* _Entries provided_:
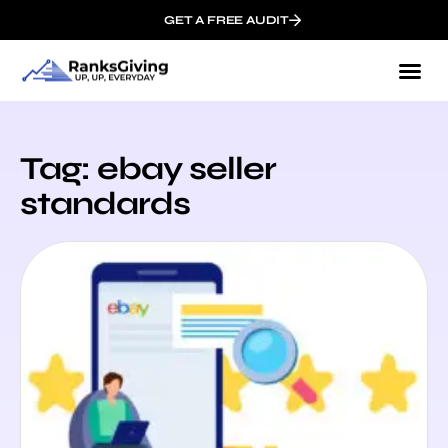
GET A FREE AUDIT
Tag: ebay seller
standards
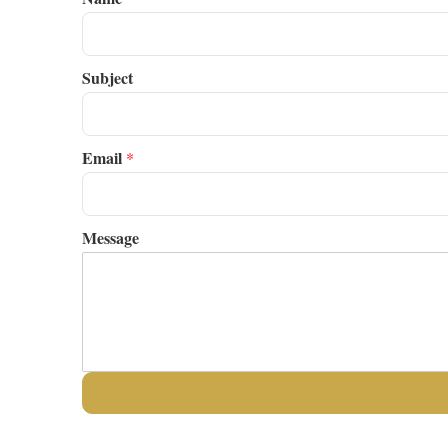
Subject
Email
*
Message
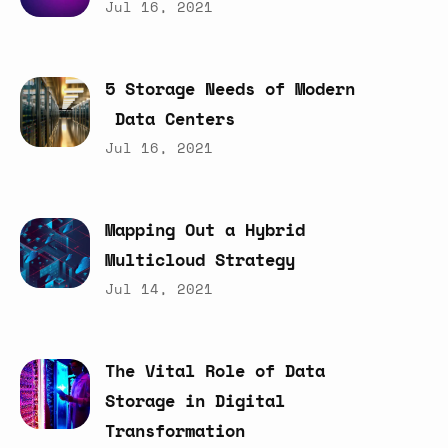
Jul 16, 2021
5
Storage
Needs
of
Modern
Data
Centers
Jul 16, 2021
Mapping
Out
a
Hybrid
Multicloud
Strategy
Jul 14, 2021
The
Vital
Role
of
Data
Storage
in
Digital
Transformation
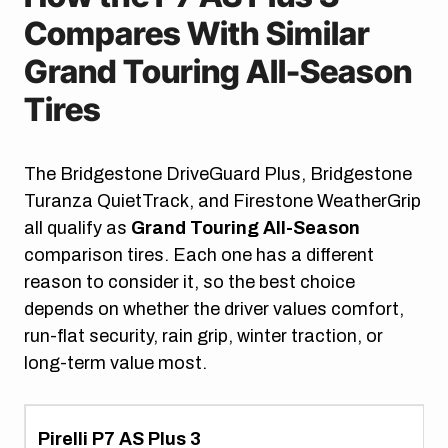
Compares With Similar
Grand Touring All-Season
Tires
The Bridgestone DriveGuard Plus, Bridgestone
Turanza QuietTrack, and Firestone WeatherGrip
all qualify as
Grand Touring All-Season
comparison tires. Each one has a different
reason to consider it, so the best choice
depends on whether the driver values comfort,
run-flat security, rain grip, winter traction, or
long-term value most.
Pirelli P7 AS Plus 3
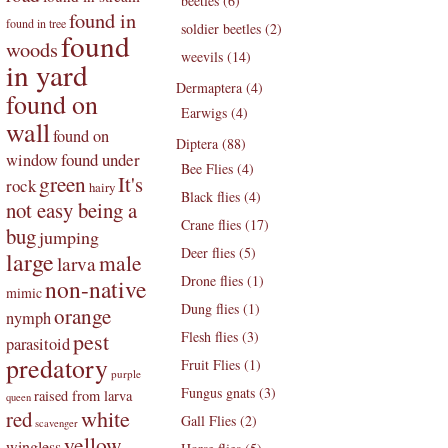
beetles (6)
found in
found in tree
soldier beetles (2)
found
woods
weevils (14)
in yard
Dermaptera (4)
found on
Earwigs (4)
wall
found on
Diptera (88)
found under
window
Bee Flies (4)
green
It's
rock
hairy
Black flies (4)
not easy being a
Crane flies (17)
bug
jumping
Deer flies (5)
large
male
larva
Drone flies (1)
non-native
mimic
Dung flies (1)
orange
nymph
pest
Flesh flies (3)
parasitoid
predatory
Fruit Flies (1)
purple
Fungus gnats (3)
raised from larva
queen
white
red
Gall Flies (2)
scavenger
yellow
wingless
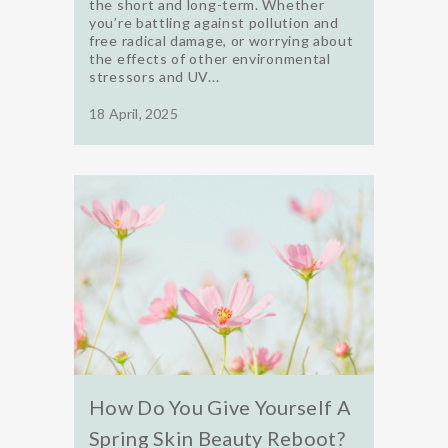
the short and long-term. Whether
you’re battling against pollution and
free radical damage, or worrying about
the effects of other environmental
stressors and UV...
18 April, 2025
How Do You Give Yourself A
Spring Skin Beauty Reboot?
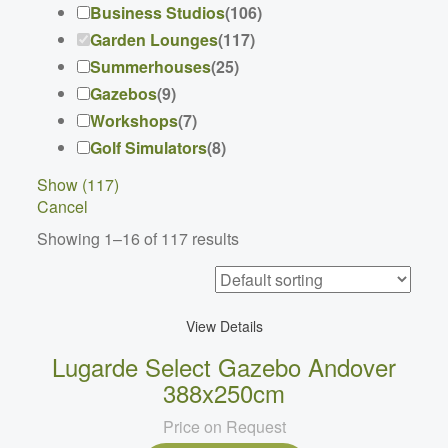
Business Studios
(
106
)
Garden Lounges
(
117
)
Summerhouses
(
25
)
Gazebos
(
9
)
Workshops
(
7
)
Golf Simulators
(
8
)
Show
(
117
)
Cancel
Showing 1–16 of 117 results
View Details
Lugarde Select Gazebo Andover
388x250cm
Price on Request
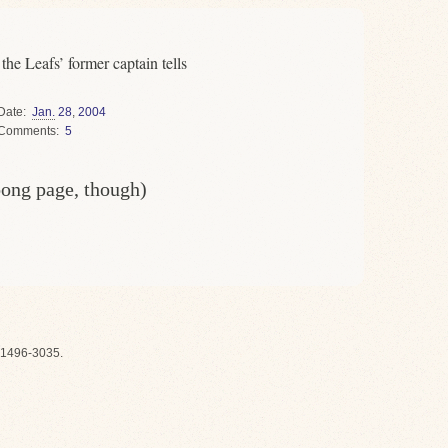
n tells
Date
Jan.
28
,
2004
Comments
5
oong page, though)
1496-3035.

* _Your goal_: If a line in the data above contains the string "found", count it; then state only the total.

* _Result of this task_: 6